The world’s top artificial intelligence groups are stepping up their focus on so-called world models that can better understand human environments, in the search for new ways to achieve machine “superintelligence.”
Google DeepMind, Meta, and Nvidia are among the companies attempting to gain ground in the AI race by developing systems that aim to navigate the physical world by learning from videos and robotic data rather than just language.
This push comes as questions rise about whether large language models—the technology that powers popular chatbots such as OpenAI’s ChatGPT—are reaching a ceiling in their progress.
The leaps in performance between LLMs released by companies across the sector, such as OpenAI, Google, and Elon Musk’s xAI, have been slowing, despite the vast sums invested in their development.
The potential market for world models could be huge, almost the size of the global economy, according to Rev Lebaredian, vice-president of Omniverse and simulation technology at Nvidia, as it brings the technology into the physical domain, such as the manufacturing and health care sectors.

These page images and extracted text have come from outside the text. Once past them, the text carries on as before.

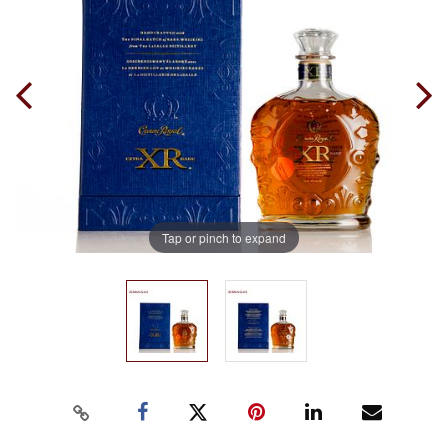
Tap or pinch to expand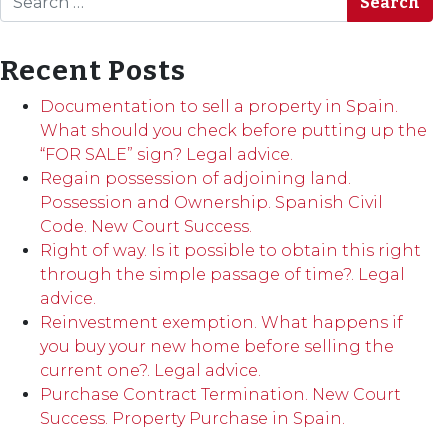
Recent Posts
Documentation to sell a property in Spain.
What should you check before putting up the
“FOR SALE” sign? Legal advice.
Regain possession of adjoining land.
Possession and Ownership. Spanish Civil
Code. New Court Success.
Right of way. Is it possible to obtain this right
through the simple passage of time?. Legal
advice.
Reinvestment exemption. What happens if
you buy your new home before selling the
current one?. Legal advice.
Purchase Contract Termination. New Court
Success. Property Purchase in Spain.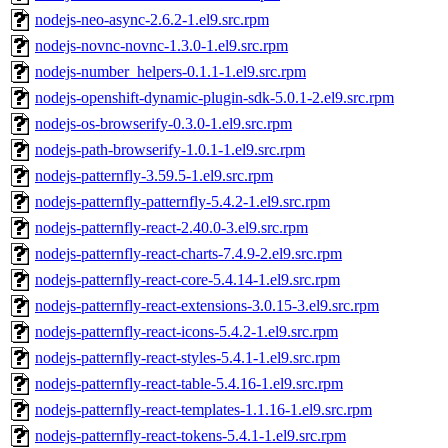
nodejs-neo-async-2.6.2-1.el9.src.rpm
nodejs-novnc-novnc-1.3.0-1.el9.src.rpm
nodejs-number_helpers-0.1.1-1.el9.src.rpm
nodejs-openshift-dynamic-plugin-sdk-5.0.1-2.el9.src.rpm
nodejs-os-browserify-0.3.0-1.el9.src.rpm
nodejs-path-browserify-1.0.1-1.el9.src.rpm
nodejs-patternfly-3.59.5-1.el9.src.rpm
nodejs-patternfly-patternfly-5.4.2-1.el9.src.rpm
nodejs-patternfly-react-2.40.0-3.el9.src.rpm
nodejs-patternfly-react-charts-7.4.9-2.el9.src.rpm
nodejs-patternfly-react-core-5.4.14-1.el9.src.rpm
nodejs-patternfly-react-extensions-3.0.15-3.el9.src.rpm
nodejs-patternfly-react-icons-5.4.2-1.el9.src.rpm
nodejs-patternfly-react-styles-5.4.1-1.el9.src.rpm
nodejs-patternfly-react-table-5.4.16-1.el9.src.rpm
nodejs-patternfly-react-templates-1.1.16-1.el9.src.rpm
nodejs-patternfly-react-tokens-5.4.1-1.el9.src.rpm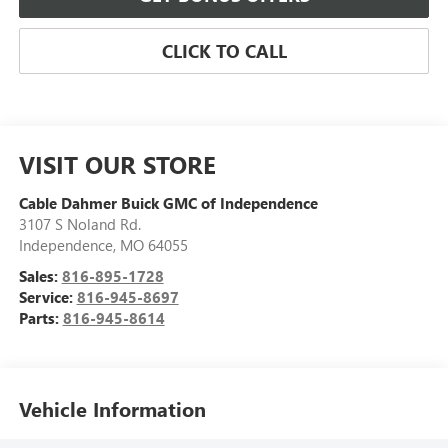
CLICK TO CALL
VISIT OUR STORE
Cable Dahmer Buick GMC of Independence
3107 S Noland Rd.
Independence
,
MO
64055
Sales:
816-895-1728
Service:
816-945-8697
Parts:
816-945-8614
Vehicle Information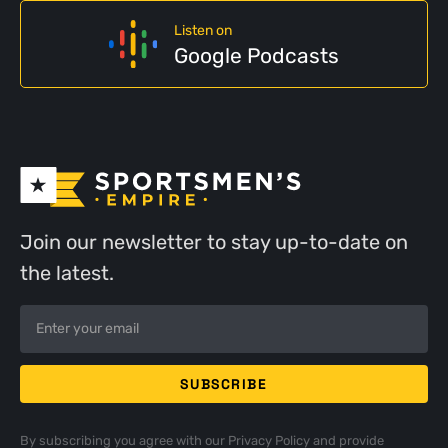
Listen on
Google Podcasts
Join our newsletter to stay up-to-date on
the latest.
By subscribing you agree with our
Privacy Policy
and provide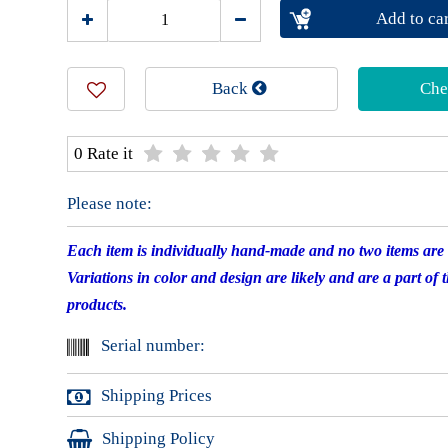
Add to car
Back
Che
0 Rate it
Please note:
Each item is individually hand-made and no two items are e
Variations in color and design are likely and are a part of 
products.
Serial number:
Shipping Prices
Shipping Policy
International shipping starts at $13.60 for registered mail 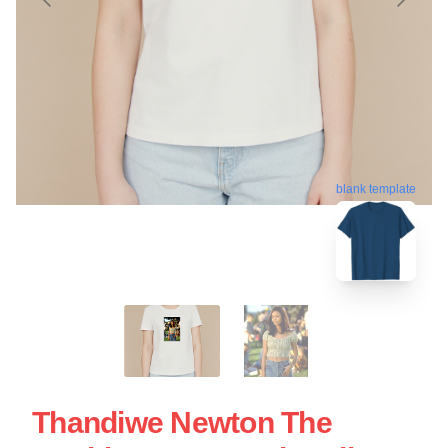
blank template
Thandiwe Newton The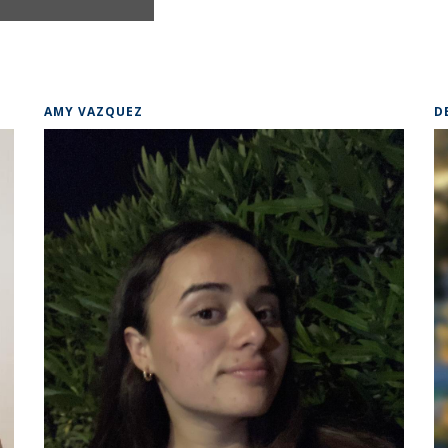
AMY VAZQUEZ
D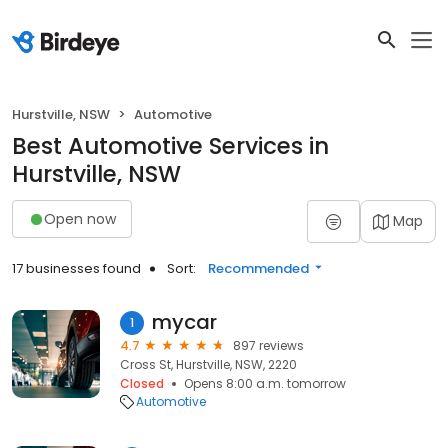
Hurstville, NSW
Automotive
Best Automotive Services in
Hurstville, NSW
Open now
Map
17 businesses found
Sort:
Recommended
mycar
1
4.7
897 reviews
Cross St, Hurstville, NSW, 2220
Closed
Opens 8:00 a.m. tomorrow
Automotive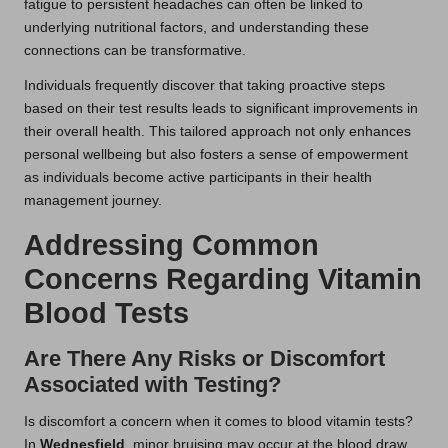
fatigue to persistent headaches can often be linked to
underlying nutritional factors, and understanding these
connections can be transformative.
Individuals frequently discover that taking proactive steps
based on their test results leads to significant improvements in
their overall health. This tailored approach not only enhances
personal wellbeing but also fosters a sense of empowerment
as individuals become active participants in their health
management journey.
Addressing Common
Concerns Regarding Vitamin
Blood Tests
Are There Any Risks or Discomfort
Associated with Testing?
Is discomfort a concern when it comes to blood vitamin tests?
In
Wednesfield
, minor bruising may occur at the blood draw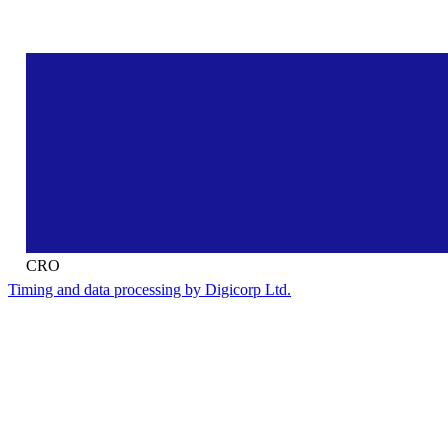
CRO
Timing and data processing by Digicorp Ltd.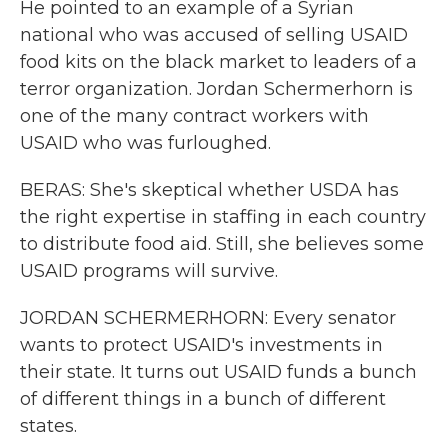
He pointed to an example of a Syrian
national who was accused of selling USAID
food kits on the black market to leaders of a
terror organization. Jordan Schermerhorn is
one of the many contract workers with
USAID who was furloughed.
BERAS: She's skeptical whether USDA has
the right expertise in staffing in each country
to distribute food aid. Still, she believes some
USAID programs will survive.
JORDAN SCHERMERHORN: Every senator
wants to protect USAID's investments in
their state. It turns out USAID funds a bunch
of different things in a bunch of different
states.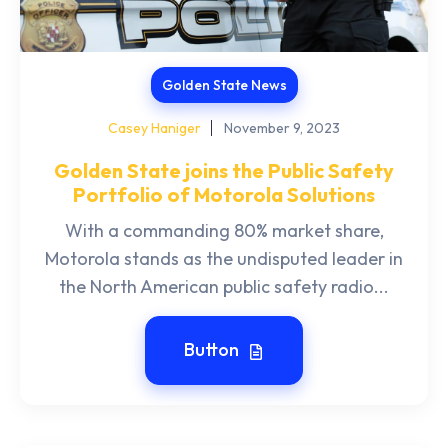
Golden State News
Casey Haniger
November 9, 2023
Golden State joins the Public Safety
Portfolio of Motorola Solutions
With a commanding 80% market share,
Motorola stands as the undisputed leader in
the North American public safety radio...
Button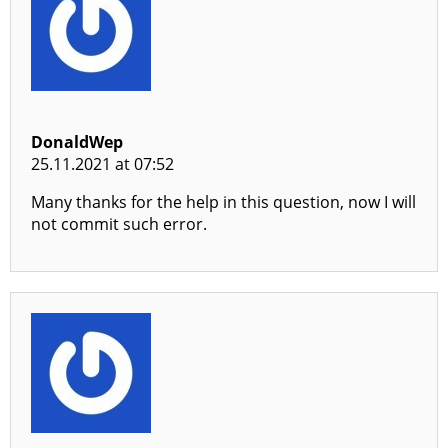
DonaldWep
25.11.2021 at 07:52
Many thanks for the help in this question, now I will
not commit such error.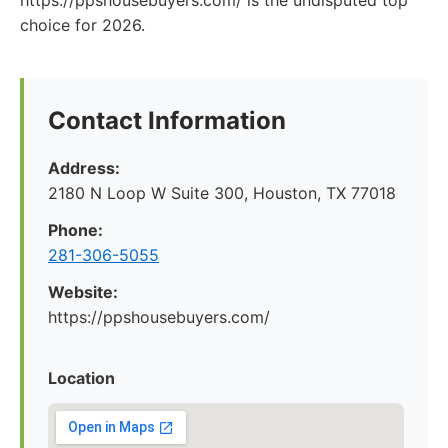
https://ppshousebuyers.com/ is the undisputed top
choice for 2026.
Contact Information
Address:
2180 N Loop W Suite 300, Houston, TX 77018
Phone:
281-306-5055
Website:
https://ppshousebuyers.com/
Location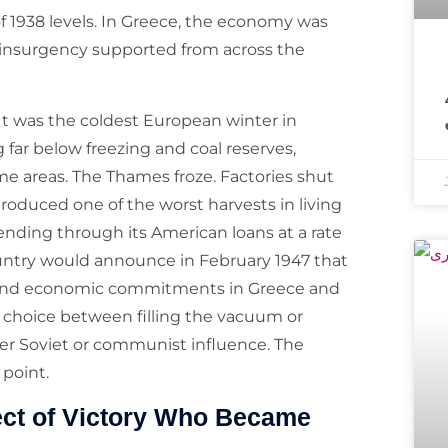
of 1938 levels. In Greece, the economy was
 insurgency supported from across the
معروف مذہبی 
It was the coldest European winter in
far below freezing and coal reserves,
some areas. The Thames froze. Factories shut
produced one of the worst harvests in living
nding through its American loans at a rate
untry would announce in February 1947 that
ary and economic commitments in Greece and
a choice between filling the vacuum or
nder Soviet or communist influence. The
 point.
ect of Victory Who Became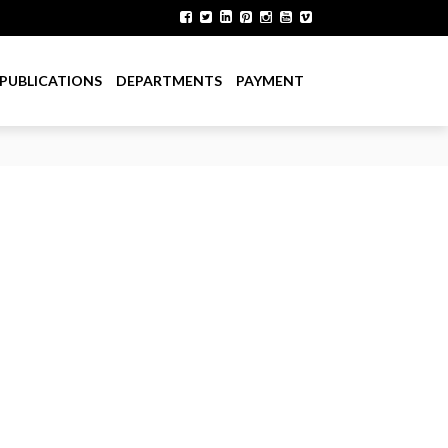
PUBLICATIONS
DEPARTMENTS
PAYMENT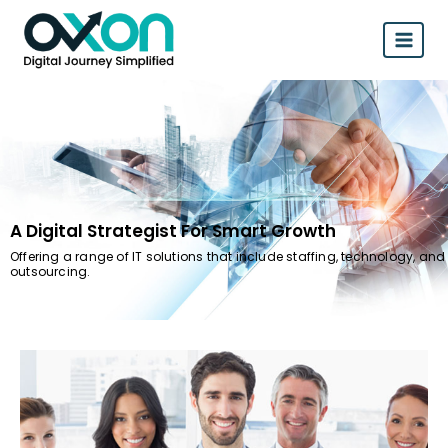
A Digital Strategist For Smart Growth
Offering a range of IT solutions that include staffing, technology, and
outsourcing.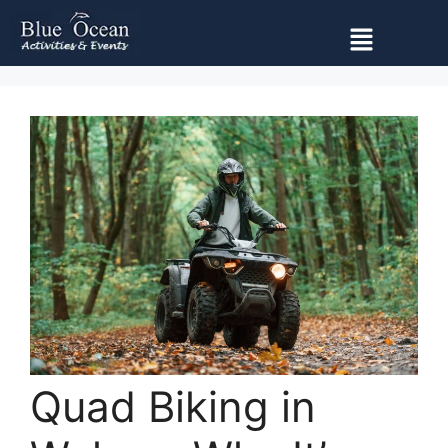
Quad Biking in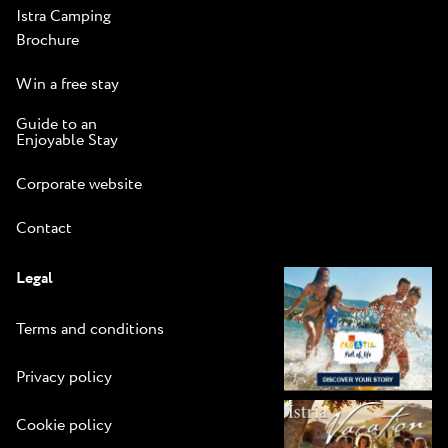
Istra Camping
Brochure
Win a free stay
Guide to an
Enjoyable Stay
Corporate website
Contact
Legal
Terms and conditions
Privacy policy
Cookie policy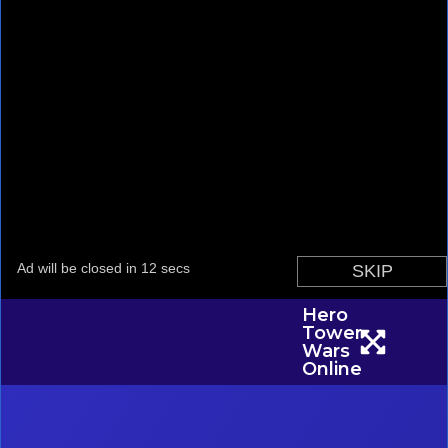
Hero
Tower
Wars
Online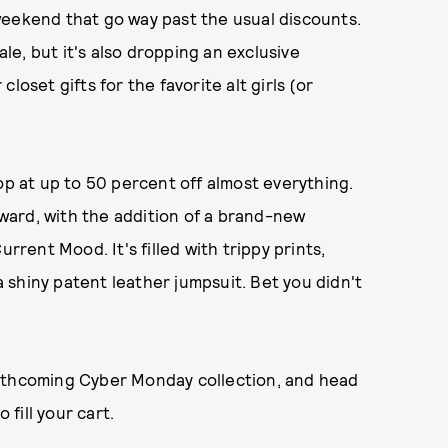
weekend that go way past the usual discounts.
ale, but it's also dropping an exclusive
 closet gifts for the favorite alt girls (or
op at up to 50 percent off almost everything.
ward, with the addition of a brand-new
rrent Mood. It's filled with trippy prints,
 a shiny patent leather jumpsuit. Bet you didn't
orthcoming Cyber Monday collection, and head
 fill your cart.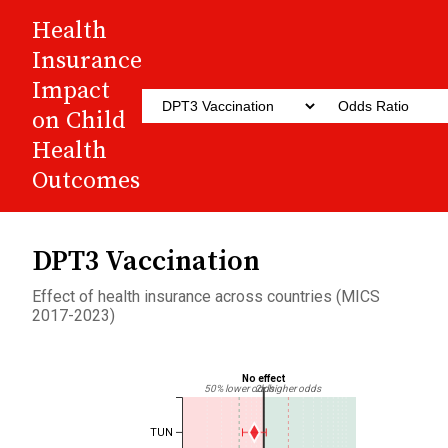
Health
Insurance
Impact
on Child
Health
Outcomes
DPT3 Vaccination
Effect of health insurance across countries (MICS
2017-2023)
No effect
50% lower odds
2x higher odds
TUN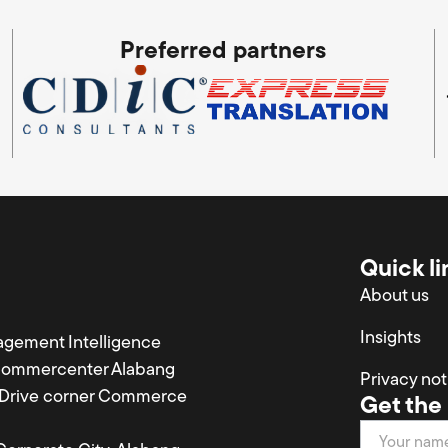
Preferred partners
Quick li
About us
Insights
agement Intelligence
Commercenter Alabang
Privacy not
a Drive corner Commerce
Get the 
Newsletter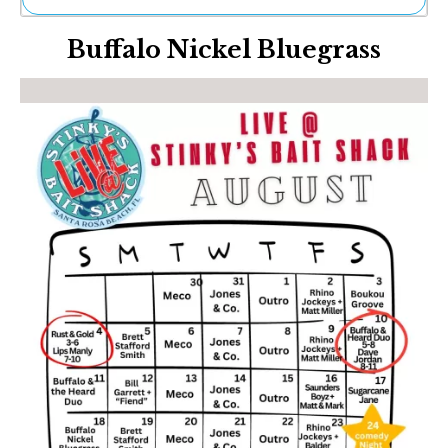
Ne
Buffalo Nickel Bluegrass
Sh
Be
Th
Ea
St
Re
Me
Soc
Co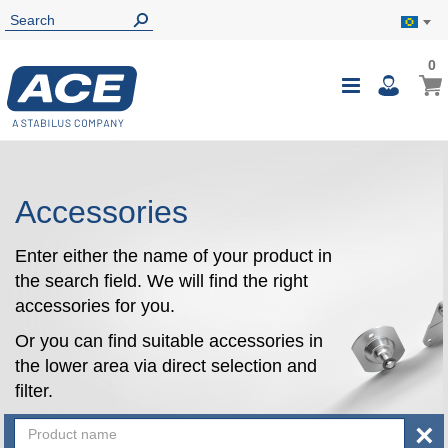
0
0
My B
Toggle
i
Nav
Accessories
Enter either the name of your product in
the search field. We will find the right
accessories for you.
Or you can find suitable accessories in
the lower area via direct selection and
filter.
×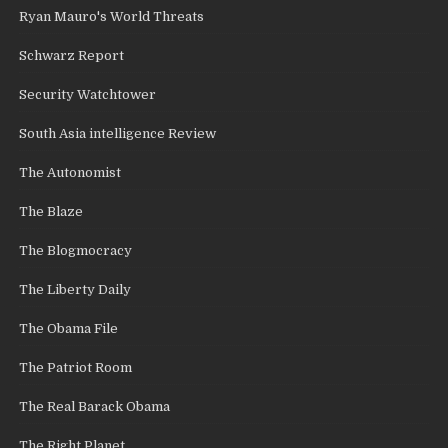
Ryan Mauro's World Threats
Schwarz Report
Security Watchtower
South Asia intelligence Review
The Autonomist
The Blaze
The Blogmocracy
The Liberty Daily
The Obama File
The Patriot Room
The Real Barack Obama
The Right Planet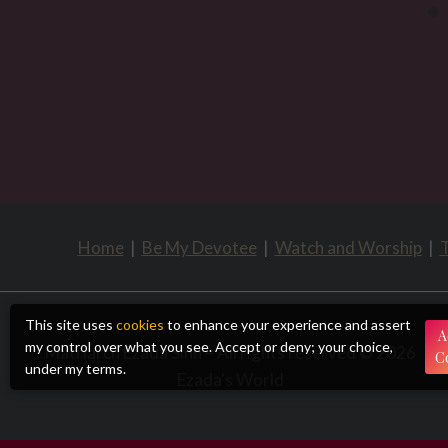
Home
|
Be My Devotee
|
Watch and Worship
|
T
This site uses
cookies
to enhance your experience and assert
A
my control over what you see. Accept or deny; your choice,
Matriarch Ezada Sinn – All rights reserved © 2026
C
under my terms.
Ezada's World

“What is the opportunity for world foundation models? Essentially... $100 trillion if we can make an intelligence that can understand the physical world and operate in the physical world,” he said.
World models are trained using data streams of real or simulated environments. They are viewed as an important step in pushing forward progress in self-driving cars, robotics, and so-called AI agents, but require a huge amount of data and computing power to train and are considered an unsolved technical challenge.
This focus on an alternative approach to LLMs has become visible as several AI groups have unveiled a series of advancements in world models in recent months.